• We have updated the guidelines regarding posting political content: please see the stickied thread on Website Issues.

A clickbait title but an interesting article - Nuns Gone Bad: A Lurid Tale of a Lesbian Nun Sex Gang

Schwadevivre

Antitheist
Joined
Dec 13, 2014
Messages
549
Location
Near Skinners Bottom
via Alternet
In the summer of 1859, a desperate nun in the Roman convent of Sant’Ambrogio sent a letter to her kinsman, a bishop in the Vatican. She pleaded with him to rescue her, claiming that she had been the target of several poisonings and was in mortal danger. When her cousin the bishop answered her call and arrived at Sant’Ambrogio, he promised to rescue her and soon delivered on that promise. From his estate in Tivoli, the relieved but traumatized Katharina von Hohenzollern-Sigmaringen began to draft a denunciation of her one-time sisters back in Rome. It was an accusation more lurid than any popular anti-clerical satire, full of sexual transgressions, heretical practices and homicidal schemes. Furthermore, the case against the convent of Sant’Ambrogio had tendrils that climbed up to the highest reaches of the Church and entwined around the great Catholic controversies of the day.

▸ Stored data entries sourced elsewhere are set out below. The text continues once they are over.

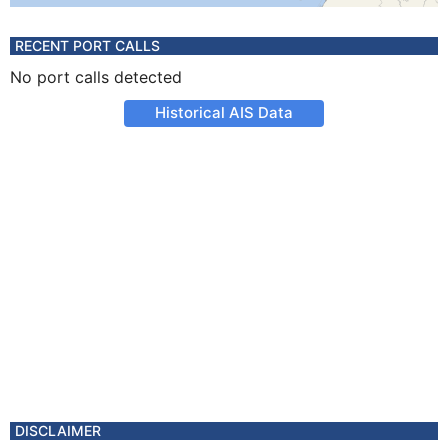
RECENT PORT CALLS
No port calls detected
Historical AIS Data
DISCLAIMER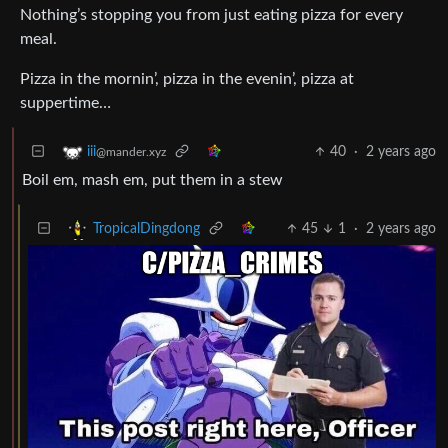
Nothing’s stopping you from just eating pizza for every
meal.
Pizza in the mornin’, pizza in the evenin’, pizza at
suppertime…
40
·
2 years ago
iii
@mander.xyz
Boil em, mash em, put them in a stew
45
1
·
2 years ago
TropicalDingdong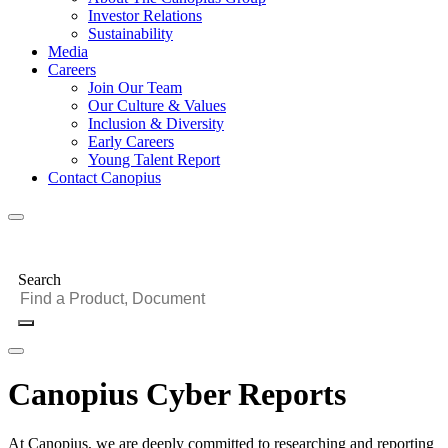
Investor Relations
Sustainability
Media
Careers
Join Our Team
Our Culture & Values
Inclusion & Diversity
Early Careers
Young Talent Report
Contact Canopius
Search
Canopius Cyber Reports
At Canopius, we are deeply committed to researching and reporting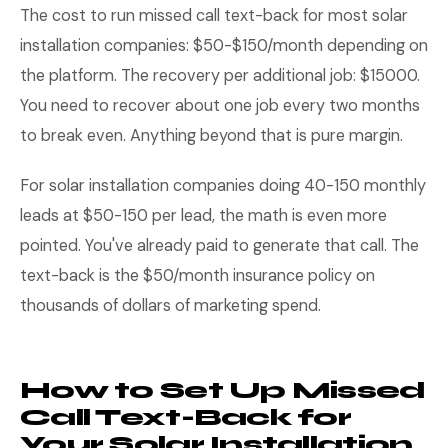
The cost to run missed call text-back for most solar
installation companies: $50-$150/month depending on
the platform. The recovery per additional job: $15000.
You need to recover about one job every two months
to break even. Anything beyond that is pure margin.
For solar installation companies doing 40-150 monthly
leads at $50-150 per lead, the math is even more
pointed. You've already paid to generate that call. The
text-back is the $50/month insurance policy on
thousands of dollars of marketing spend.
How to Set Up Missed
Call Text-Back for
Your Solar Installation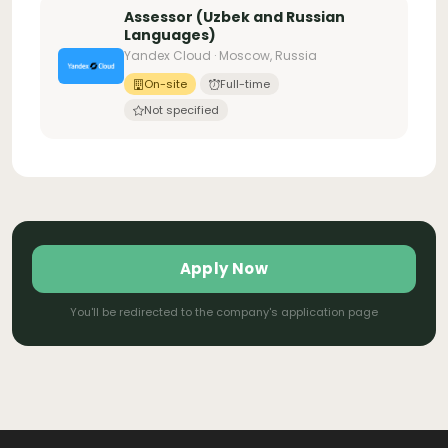
Assessor (Uzbek and Russian
Languages)
Yandex Cloud · Moscow, Russia
On-site
Full-time
Not specified
Apply Now
You'll be redirected to the company's application page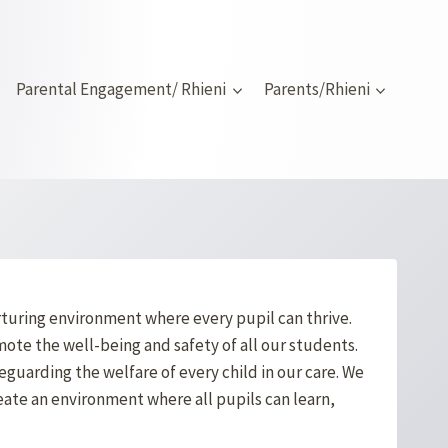
Parental Engagement/ Rhieni
Parents/Rhieni
urturing environment where every pupil can thrive.
ote the well-being and safety of all our students.
guarding the welfare of every child in our care. We
eate an environment where all pupils can learn,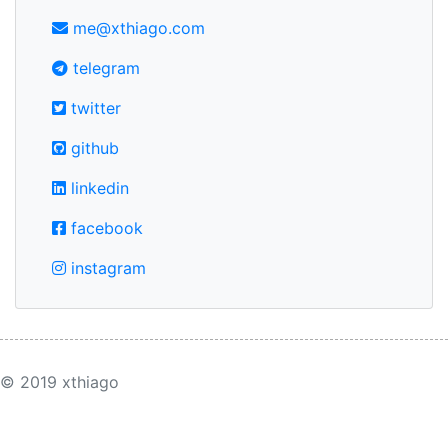
me@xthiago.com
telegram
twitter
github
linkedin
facebook
instagram
© 2019 xthiago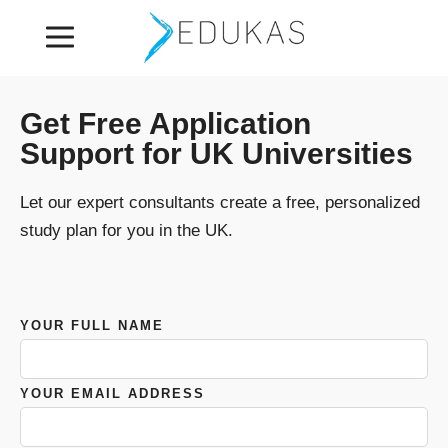
Get Free Application
Support for UK Universities
Let our expert consultants create a free, personalized
study plan for you in the UK.
YOUR FULL NAME
YOUR EMAIL ADDRESS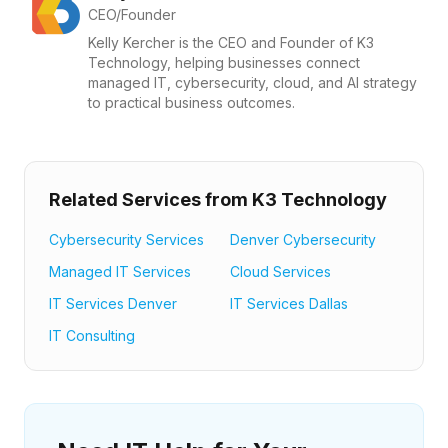
CEO/Founder
Kelly Kercher is the CEO and Founder of K3
Technology, helping businesses connect
managed IT, cybersecurity, cloud, and AI strategy
to practical business outcomes.
Related Services from K3 Technology
Cybersecurity Services
Denver Cybersecurity
Managed IT Services
Cloud Services
IT Services Denver
IT Services Dallas
IT Consulting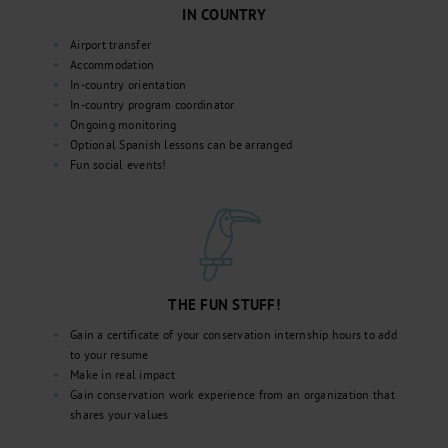
IN COUNTRY
Airport transfer
Accommodation
In-country orientation
In-country program coordinator
Ongoing monitoring
Optional Spanish lessons can be arranged
Fun social events!
THE FUN STUFF!
Gain a certificate of your conservation internship hours to add
to your resume
Make in real impact
Gain conservation work experience from an organization that
shares your values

Although there were some practices that might, loosely, be called lesbian the real scandals were normal (heterosexual) interactions and the extreme veneration of the founder of the Order of Sant’Ambrogio
What the Dominican (investigator) would discover was a secret, cultlike veneration of Maria Agnese Firrao, featuring stories that she “trapped her tongue under a heavy stone for five to six minutes” to prevent blasphemy and wore “an iron mask containing 54 pointed nails,” and other tales of self-mortification. Maria Agnese was also reputed to have performed miraculous healings, and the sisters kept such relics as the scourges she used on her body, as well as other less grisly possessions, in the belief that they retained sacred powers. In short, they treated the founder of their order as a saint, even though decades earlier the Inquisition had invalidated Maria Agnese’s claims to that status, sent her into confinement in another convent and ordered her to have no further contact with her “daughters.”